-- YOUR OBJECTIVE --
Only lines holding "that" are needed; copy each of them from the data below.
• • •
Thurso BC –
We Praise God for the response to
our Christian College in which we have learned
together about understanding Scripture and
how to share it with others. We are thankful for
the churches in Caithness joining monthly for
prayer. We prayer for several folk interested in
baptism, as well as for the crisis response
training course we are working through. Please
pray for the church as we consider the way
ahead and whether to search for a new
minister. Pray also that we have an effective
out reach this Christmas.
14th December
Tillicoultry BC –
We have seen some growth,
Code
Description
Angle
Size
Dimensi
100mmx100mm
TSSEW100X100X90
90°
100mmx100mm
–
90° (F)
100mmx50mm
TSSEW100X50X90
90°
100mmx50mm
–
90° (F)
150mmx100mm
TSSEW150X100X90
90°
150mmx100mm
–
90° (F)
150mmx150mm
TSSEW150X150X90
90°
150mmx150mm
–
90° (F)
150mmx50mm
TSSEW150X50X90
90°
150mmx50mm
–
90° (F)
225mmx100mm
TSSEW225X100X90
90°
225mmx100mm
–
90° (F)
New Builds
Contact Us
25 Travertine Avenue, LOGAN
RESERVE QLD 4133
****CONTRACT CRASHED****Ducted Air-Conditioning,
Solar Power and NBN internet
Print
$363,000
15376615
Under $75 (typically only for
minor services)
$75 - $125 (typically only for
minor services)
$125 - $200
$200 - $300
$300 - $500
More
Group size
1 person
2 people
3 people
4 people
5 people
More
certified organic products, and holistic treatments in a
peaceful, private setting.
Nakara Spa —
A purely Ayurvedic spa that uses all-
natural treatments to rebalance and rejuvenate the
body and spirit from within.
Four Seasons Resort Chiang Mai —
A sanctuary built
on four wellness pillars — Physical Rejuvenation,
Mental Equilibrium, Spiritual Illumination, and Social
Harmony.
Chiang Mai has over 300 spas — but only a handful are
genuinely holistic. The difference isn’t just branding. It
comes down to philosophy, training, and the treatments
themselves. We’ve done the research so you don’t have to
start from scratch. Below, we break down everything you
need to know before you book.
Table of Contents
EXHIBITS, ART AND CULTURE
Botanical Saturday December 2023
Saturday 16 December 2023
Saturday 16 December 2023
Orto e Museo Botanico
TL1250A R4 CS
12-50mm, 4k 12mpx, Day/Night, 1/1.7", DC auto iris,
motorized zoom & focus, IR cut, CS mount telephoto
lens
• • •
-- RESULT FOR THIS TASK --
minister. Pray also that we have an effective
A purely Ayurvedic spa that uses all-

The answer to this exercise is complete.